Colleen Houck – offensive to teenagers everywhere.
So young Kelsey gets a summer job working at a circus; employed by an eccentric Italian ring leader who can’t even speak his own language. This is yet another example of author-trying-to-be-cool syndrome. She clearly thought she’d gain points by using a lot of foreign words she can’t properly conjugate, putting them in italics to make damn sure people knew how clever she is and just sitting back and watch as Italians everywhere shake their heads saying “we don’t talk like that”; but probably while eating gelato and pizza, because in Colleen Houck’s mind everyone conforms to stereotype.
Colleen Houck has probably never left America, or met anyone of foreign persuasion. But more on that later.
So Kelsey is employed to take care of the tiger, because it makes absolute sense to employ a teenager with the mental capacity of a cheese sandwich to undertake one of the most dangerous circus tasks with minimal training or supervision. Conveniently, Ren the tiger is a sweetheart and Kelsey has an instant connection with the him. She spends her days talking and reading Shakespeare to him, and he miraculously does’t bite her head off for doing so (I would have). She doesn’t know why, but she implicitly trusts this tiger and finds she has a beautiful connection to him. Which works out well seeing as he ends up being the love interest.

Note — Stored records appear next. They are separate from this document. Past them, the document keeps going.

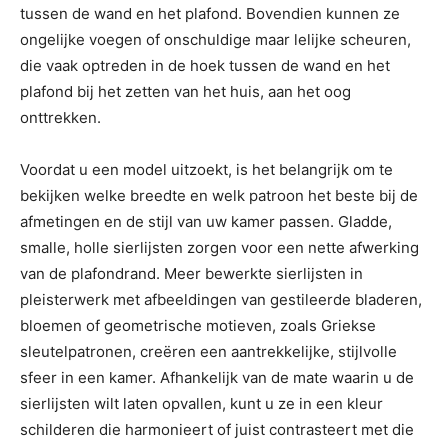
tussen de wand en het plafond. Bovendien kunnen ze
ongelijke voegen of onschuldige maar lelijke scheuren,
die vaak optreden in de hoek tussen de wand en het
plafond bij het zetten van het huis, aan het oog
onttrekken.
Voordat u een model uitzoekt, is het belangrijk om te
bekijken welke breedte en welk patroon het beste bij de
afmetingen en de stijl van uw kamer passen. Gladde,
smalle, holle sierlijsten zorgen voor een nette afwerking
van de plafondrand. Meer bewerkte sierlijsten in
pleisterwerk met afbeeldingen van gestileerde bladeren,
bloemen of geometrische motieven, zoals Griekse
sleutelpatronen, creëren een aantrekkelijke, stijlvolle
sfeer in een kamer. Afhankelijk van de mate waarin u de
sierlijsten wilt laten opvallen, kunt u ze in een kleur
schilderen die harmonieert of juist contrasteert met die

One day a stranger shows up and informs Kelsey that his employer in India has bought Ren the tiger. However, he would like Kelsey to accompany him and the tiger on their trip to India to ensure that Ren is well looked after during the journey. He says he can pay for all of her expenses (as long as she comes alone) and can get everything sorted out for them in less than a week; including getting Kelsey a passport which you know, doesn’t take three months at all.

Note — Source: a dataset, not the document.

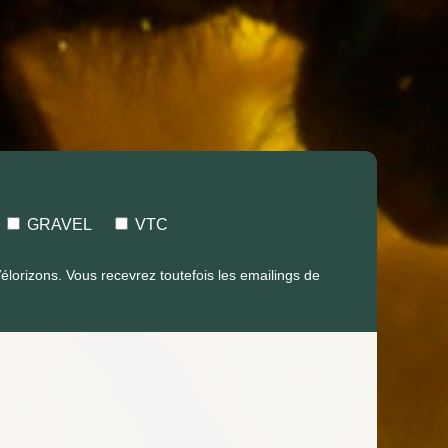
GRAVEL
VTC
orizons. Vous recevrez toutefois les emailings de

Bit weird, don’t you think Kels? Do you feel maybe a hint of suspicion? A glimmer of doubt?
So Kelsey travels to India; and this is where we are treated to the extent of author Colleen Houck’s research capabilities. I’ll give her credit: she clearly spent some time researching Indian culture and mythology (and shoving a shit ton of it into the book, trying once again to show how clever she is and also beefing up the book considerably). That’s all well and good, but for all the time you spent on your India research it kind of falls flat when you don’t know that Muslims are not called “Islamics”. Do you know where else you lose points? By having half the Indian characters we meet know only very basic English, despite the fact that most Indian people can speak English very well indeed. Not only that, but if your character speaks in incredibly annoying broken English using sentences like “Watch Phet. Follow. You Try.” but then follows up with sentences like “Compose yourself and we converse“, I’m left wondering what the hell you were thinking.
Again, Colleen Houck has never met a foreigner. And that’s probably a good thing as I’m not confident she would treat them very well.
Once in India, it is soon revealed then tiger Ren is actually a 300-year-old Indian prince who has been cursed into eternal tiger form, except for some reason he can change back occasionally during the day. But only when Kelsey is around. Because the idiotic white teenager from the great old US of A turns out to be the Chosen One. Great.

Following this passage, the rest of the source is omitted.